Since 2016, retail has gone through a period of protracted correction, as overextended footprints and over-leveraged balance sheets caught up with weaker players in a retail world grown more competitive, and more technologically and logistically complex. COVID-19 has added new energy to that pressure cooker.
The year 2017, during which headlines about the "retail apocalypse" surged, bankruptcies in the industry reached 40, according to S&P's count. (Such totals can vary based on who's counting them and how.) This year has already crept past that figure. Year-to-date at this time, 2017 had only seen 25 retail bankruptcies by S&P's count.
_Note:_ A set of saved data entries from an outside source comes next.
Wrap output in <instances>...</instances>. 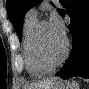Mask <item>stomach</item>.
I'll list each match as a JSON object with an SVG mask.
<instances>
[{"label": "stomach", "instance_id": "0dacf381", "mask_svg": "<svg viewBox=\"0 0 89 89\" xmlns=\"http://www.w3.org/2000/svg\"><path fill=\"white\" fill-rule=\"evenodd\" d=\"M74 86L69 85L68 83L57 82L55 83L51 89H73Z\"/></svg>", "mask_w": 89, "mask_h": 89}]
</instances>
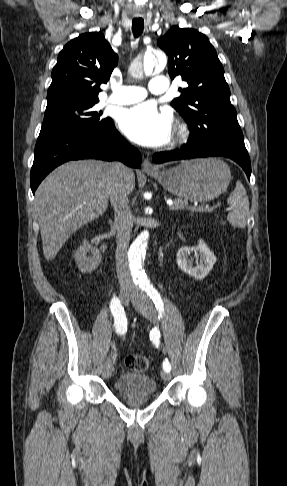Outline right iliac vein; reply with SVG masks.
<instances>
[{"label":"right iliac vein","instance_id":"1","mask_svg":"<svg viewBox=\"0 0 287 486\" xmlns=\"http://www.w3.org/2000/svg\"><path fill=\"white\" fill-rule=\"evenodd\" d=\"M131 296H132V293L128 290H122L120 292V299L125 305H127L129 303ZM112 370H113V368H112L111 359L107 358L105 363H104V366H103L102 376L106 379L110 378L111 375H112Z\"/></svg>","mask_w":287,"mask_h":486}]
</instances>
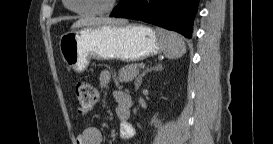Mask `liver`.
<instances>
[{
    "mask_svg": "<svg viewBox=\"0 0 273 144\" xmlns=\"http://www.w3.org/2000/svg\"><path fill=\"white\" fill-rule=\"evenodd\" d=\"M126 25L127 21L124 19H113V18H80L78 21L73 23L71 29H76L85 26H100V25Z\"/></svg>",
    "mask_w": 273,
    "mask_h": 144,
    "instance_id": "1",
    "label": "liver"
}]
</instances>
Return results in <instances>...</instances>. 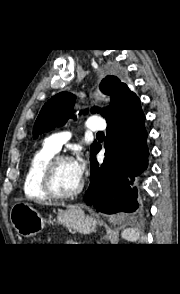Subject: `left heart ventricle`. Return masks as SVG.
<instances>
[{
	"mask_svg": "<svg viewBox=\"0 0 180 294\" xmlns=\"http://www.w3.org/2000/svg\"><path fill=\"white\" fill-rule=\"evenodd\" d=\"M81 180L76 176L71 161H64L56 168L53 185L60 193H68L75 190Z\"/></svg>",
	"mask_w": 180,
	"mask_h": 294,
	"instance_id": "left-heart-ventricle-1",
	"label": "left heart ventricle"
}]
</instances>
And the year is still relatively young. Bankruptcy speculation, for example, has surrounded J. Jill, after the apparel seller went into forbearance with its lenders and since then has extended it multiple times. That followed the reported hiring of law firm Kirkland & Ellis, famed for their retail restructuring and bankruptcy work, and issuing of a warning to investors that it might not be able to survive as a company over the year.
In fact there are dozens of retailers potentially vulnerable to bankruptcy and default as COVID-19 forced nonessential stores to close their doors during the spring. With the pandemic still racing through the U.S. and reaching record levels in some populated states, there is no end in sight to the crisis and no certainty about how consumers and officials will respond.
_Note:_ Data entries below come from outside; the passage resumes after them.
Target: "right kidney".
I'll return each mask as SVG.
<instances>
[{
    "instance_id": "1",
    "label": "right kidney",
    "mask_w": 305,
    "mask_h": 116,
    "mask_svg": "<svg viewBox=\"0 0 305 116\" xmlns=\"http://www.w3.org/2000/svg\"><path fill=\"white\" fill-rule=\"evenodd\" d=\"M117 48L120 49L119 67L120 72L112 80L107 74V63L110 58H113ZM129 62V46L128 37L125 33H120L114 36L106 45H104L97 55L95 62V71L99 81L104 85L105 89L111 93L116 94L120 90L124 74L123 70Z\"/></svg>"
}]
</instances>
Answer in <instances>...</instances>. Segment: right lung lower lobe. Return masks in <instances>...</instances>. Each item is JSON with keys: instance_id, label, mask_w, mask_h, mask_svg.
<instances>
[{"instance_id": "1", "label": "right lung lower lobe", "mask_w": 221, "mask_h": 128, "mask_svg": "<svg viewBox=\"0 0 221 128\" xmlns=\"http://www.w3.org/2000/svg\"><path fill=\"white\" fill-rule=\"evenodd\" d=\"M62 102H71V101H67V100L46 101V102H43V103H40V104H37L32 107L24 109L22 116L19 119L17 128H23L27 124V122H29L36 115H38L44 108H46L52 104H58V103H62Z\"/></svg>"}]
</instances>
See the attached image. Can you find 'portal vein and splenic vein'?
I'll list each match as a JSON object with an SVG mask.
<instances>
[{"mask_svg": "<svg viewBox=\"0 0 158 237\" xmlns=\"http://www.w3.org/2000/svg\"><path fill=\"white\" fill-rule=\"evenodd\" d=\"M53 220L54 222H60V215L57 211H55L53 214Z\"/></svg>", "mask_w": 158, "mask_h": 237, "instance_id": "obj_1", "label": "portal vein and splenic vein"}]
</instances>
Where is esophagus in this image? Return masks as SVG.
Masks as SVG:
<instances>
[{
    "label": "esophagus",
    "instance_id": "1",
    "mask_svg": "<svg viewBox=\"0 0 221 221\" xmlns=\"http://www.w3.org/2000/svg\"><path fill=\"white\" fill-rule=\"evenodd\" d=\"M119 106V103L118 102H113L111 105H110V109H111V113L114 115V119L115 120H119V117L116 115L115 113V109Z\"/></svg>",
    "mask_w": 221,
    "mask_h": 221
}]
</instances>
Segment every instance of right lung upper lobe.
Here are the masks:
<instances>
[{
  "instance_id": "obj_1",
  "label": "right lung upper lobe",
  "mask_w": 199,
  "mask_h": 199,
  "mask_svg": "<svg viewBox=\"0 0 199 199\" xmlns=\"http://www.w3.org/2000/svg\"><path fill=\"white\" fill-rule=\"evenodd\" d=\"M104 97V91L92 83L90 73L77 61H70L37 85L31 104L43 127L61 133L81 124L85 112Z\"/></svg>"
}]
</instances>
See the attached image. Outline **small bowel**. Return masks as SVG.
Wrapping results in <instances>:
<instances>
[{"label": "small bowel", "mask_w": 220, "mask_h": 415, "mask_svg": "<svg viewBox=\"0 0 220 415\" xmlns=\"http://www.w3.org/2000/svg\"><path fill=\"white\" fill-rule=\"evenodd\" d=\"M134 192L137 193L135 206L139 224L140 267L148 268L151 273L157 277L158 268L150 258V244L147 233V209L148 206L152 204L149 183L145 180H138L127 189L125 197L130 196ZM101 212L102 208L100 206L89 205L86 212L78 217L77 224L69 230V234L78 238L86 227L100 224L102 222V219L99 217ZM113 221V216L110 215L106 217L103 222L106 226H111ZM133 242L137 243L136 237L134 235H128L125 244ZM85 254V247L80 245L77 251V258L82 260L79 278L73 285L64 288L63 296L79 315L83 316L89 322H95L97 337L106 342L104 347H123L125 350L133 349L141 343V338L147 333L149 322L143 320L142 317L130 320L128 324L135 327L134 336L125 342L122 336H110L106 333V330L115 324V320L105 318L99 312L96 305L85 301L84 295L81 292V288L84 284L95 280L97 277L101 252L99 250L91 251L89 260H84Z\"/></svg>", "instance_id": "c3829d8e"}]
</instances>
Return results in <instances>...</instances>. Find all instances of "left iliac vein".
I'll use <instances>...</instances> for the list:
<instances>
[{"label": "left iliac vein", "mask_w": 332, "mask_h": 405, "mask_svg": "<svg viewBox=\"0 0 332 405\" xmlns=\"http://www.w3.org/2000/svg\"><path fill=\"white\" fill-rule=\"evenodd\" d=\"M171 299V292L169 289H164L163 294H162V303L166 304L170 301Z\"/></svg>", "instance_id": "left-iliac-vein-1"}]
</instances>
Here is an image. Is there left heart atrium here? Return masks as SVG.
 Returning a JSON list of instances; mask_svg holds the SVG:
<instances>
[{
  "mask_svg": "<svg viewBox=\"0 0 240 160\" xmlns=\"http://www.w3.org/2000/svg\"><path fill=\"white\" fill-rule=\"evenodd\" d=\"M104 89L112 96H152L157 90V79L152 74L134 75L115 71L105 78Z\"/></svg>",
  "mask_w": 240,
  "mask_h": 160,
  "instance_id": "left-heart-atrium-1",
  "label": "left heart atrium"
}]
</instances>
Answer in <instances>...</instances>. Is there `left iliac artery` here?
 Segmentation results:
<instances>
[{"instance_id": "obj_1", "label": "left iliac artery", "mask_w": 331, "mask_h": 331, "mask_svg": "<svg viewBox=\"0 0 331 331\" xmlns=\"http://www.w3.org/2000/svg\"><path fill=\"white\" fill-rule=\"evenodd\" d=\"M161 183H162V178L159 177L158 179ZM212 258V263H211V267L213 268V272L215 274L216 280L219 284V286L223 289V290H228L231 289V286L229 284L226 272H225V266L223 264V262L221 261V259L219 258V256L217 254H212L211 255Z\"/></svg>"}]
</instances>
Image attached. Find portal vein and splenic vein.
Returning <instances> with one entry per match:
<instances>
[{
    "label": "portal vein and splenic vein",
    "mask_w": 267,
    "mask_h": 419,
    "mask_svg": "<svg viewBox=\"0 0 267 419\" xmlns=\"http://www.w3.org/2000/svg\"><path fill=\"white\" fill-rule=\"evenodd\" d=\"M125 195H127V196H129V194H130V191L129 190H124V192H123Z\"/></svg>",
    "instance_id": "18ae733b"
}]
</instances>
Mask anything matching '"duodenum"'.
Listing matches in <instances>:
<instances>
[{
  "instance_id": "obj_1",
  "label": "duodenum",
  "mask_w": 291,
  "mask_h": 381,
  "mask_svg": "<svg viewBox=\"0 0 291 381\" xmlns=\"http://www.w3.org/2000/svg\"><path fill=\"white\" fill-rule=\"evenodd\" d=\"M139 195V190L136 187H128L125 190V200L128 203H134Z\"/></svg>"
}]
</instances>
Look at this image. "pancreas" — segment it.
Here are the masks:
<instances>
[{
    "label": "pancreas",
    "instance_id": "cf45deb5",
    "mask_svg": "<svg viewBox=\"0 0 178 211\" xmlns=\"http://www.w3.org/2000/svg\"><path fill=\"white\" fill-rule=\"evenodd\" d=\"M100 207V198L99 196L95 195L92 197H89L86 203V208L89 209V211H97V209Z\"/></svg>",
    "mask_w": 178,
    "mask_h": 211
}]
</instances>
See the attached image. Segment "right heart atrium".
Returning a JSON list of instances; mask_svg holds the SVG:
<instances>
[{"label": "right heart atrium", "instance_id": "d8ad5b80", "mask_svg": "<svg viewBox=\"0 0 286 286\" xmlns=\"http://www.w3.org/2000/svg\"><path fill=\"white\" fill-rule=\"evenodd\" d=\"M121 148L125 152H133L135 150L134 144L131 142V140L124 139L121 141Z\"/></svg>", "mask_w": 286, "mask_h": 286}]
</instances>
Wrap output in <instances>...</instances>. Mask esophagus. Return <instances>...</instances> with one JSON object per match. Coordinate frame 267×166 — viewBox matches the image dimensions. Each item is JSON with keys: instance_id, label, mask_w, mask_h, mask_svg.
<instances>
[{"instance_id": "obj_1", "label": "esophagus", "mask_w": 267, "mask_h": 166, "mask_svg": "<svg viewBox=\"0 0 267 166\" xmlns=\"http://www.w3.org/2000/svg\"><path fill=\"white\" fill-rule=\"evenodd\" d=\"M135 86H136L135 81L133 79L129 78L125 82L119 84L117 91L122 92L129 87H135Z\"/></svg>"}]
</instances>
Even once-healthy retailers have come under severe pressure, having burned through cash and survived the closures by adding debt to their balance sheet and pledging assets to secure that debt that were previously of free use to those companies.
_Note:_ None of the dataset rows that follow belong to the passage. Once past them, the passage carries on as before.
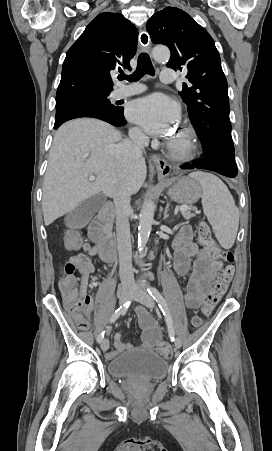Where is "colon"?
Listing matches in <instances>:
<instances>
[{
  "label": "colon",
  "mask_w": 272,
  "mask_h": 451,
  "mask_svg": "<svg viewBox=\"0 0 272 451\" xmlns=\"http://www.w3.org/2000/svg\"><path fill=\"white\" fill-rule=\"evenodd\" d=\"M199 239L208 248V258H223L227 261L224 269L220 271L217 281L212 285L205 298L204 312L211 313L213 308L220 302L226 293L235 270V258L228 249H218L217 243L212 239L210 231L206 224H203L198 231ZM62 249H77L80 237L76 230H63ZM80 271H94V262H88L87 258H69L59 274V283L61 286V296L65 297V303H72L73 310H86L90 307V294H86L85 288H78L76 280V268ZM193 325L201 323L199 317L192 320ZM89 326L87 320H81L77 323L79 329H86ZM157 354H174V345H168L165 342H158L156 345Z\"/></svg>",
  "instance_id": "1"
}]
</instances>
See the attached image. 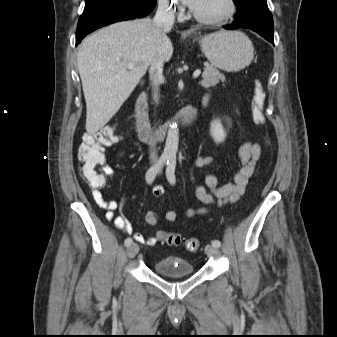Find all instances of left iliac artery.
Masks as SVG:
<instances>
[{
  "mask_svg": "<svg viewBox=\"0 0 337 337\" xmlns=\"http://www.w3.org/2000/svg\"><path fill=\"white\" fill-rule=\"evenodd\" d=\"M175 167H176V157L170 156L167 161V169H166V175L167 179L171 184H175L176 178H175ZM212 245L219 248L221 246V242L219 240H213Z\"/></svg>",
  "mask_w": 337,
  "mask_h": 337,
  "instance_id": "left-iliac-artery-1",
  "label": "left iliac artery"
}]
</instances>
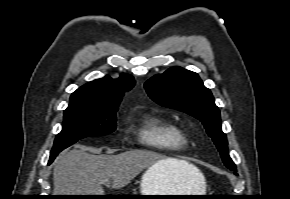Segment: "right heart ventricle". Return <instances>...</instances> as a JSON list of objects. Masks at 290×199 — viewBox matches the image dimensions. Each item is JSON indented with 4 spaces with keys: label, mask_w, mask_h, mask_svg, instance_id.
<instances>
[{
    "label": "right heart ventricle",
    "mask_w": 290,
    "mask_h": 199,
    "mask_svg": "<svg viewBox=\"0 0 290 199\" xmlns=\"http://www.w3.org/2000/svg\"><path fill=\"white\" fill-rule=\"evenodd\" d=\"M139 139L159 150L177 151L188 145L184 131L174 122L154 114H146L130 123Z\"/></svg>",
    "instance_id": "1"
}]
</instances>
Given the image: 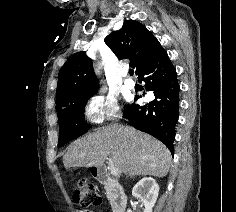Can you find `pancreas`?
<instances>
[{"label":"pancreas","mask_w":236,"mask_h":212,"mask_svg":"<svg viewBox=\"0 0 236 212\" xmlns=\"http://www.w3.org/2000/svg\"><path fill=\"white\" fill-rule=\"evenodd\" d=\"M106 194H107V197L109 198L110 194L108 190L106 191Z\"/></svg>","instance_id":"cf45deb5"}]
</instances>
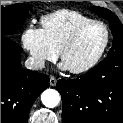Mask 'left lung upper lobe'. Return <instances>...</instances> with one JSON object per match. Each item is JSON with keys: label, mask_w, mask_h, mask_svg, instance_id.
<instances>
[{"label": "left lung upper lobe", "mask_w": 123, "mask_h": 123, "mask_svg": "<svg viewBox=\"0 0 123 123\" xmlns=\"http://www.w3.org/2000/svg\"><path fill=\"white\" fill-rule=\"evenodd\" d=\"M89 10L96 13L98 16L104 17L109 20L110 29L113 34V45L110 49L108 56L123 52V27L120 20L108 9L101 7H90Z\"/></svg>", "instance_id": "left-lung-upper-lobe-1"}]
</instances>
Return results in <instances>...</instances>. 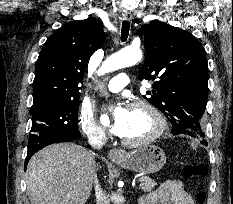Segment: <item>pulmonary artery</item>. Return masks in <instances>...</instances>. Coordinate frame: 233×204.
<instances>
[{
  "label": "pulmonary artery",
  "instance_id": "1",
  "mask_svg": "<svg viewBox=\"0 0 233 204\" xmlns=\"http://www.w3.org/2000/svg\"><path fill=\"white\" fill-rule=\"evenodd\" d=\"M129 82L130 79L128 75L125 73H120L111 78V80L107 84V89L110 92L116 93L121 91L124 87H126L129 84Z\"/></svg>",
  "mask_w": 233,
  "mask_h": 204
}]
</instances>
All of this is to say there are more bankruptcies to come, and they may well destroy well-known companies. Already this year Pier 1, Stage Stores and others have moved to liquidate entirely in bankruptcy, and many others have closed collectively scores of stores.
Many of those stores were probably opened rashly, or at least had lost some of their audience to online, off-price and other competitors, and other kinds of spending altogether. But the removal of those stores and banners from the retail entirely leaves a hole in the market, with fewer outlets for both vendors and consumers to choose from.
Clarification: An earlier version of this story did not include the full company name of S&P Global Market Intelligence.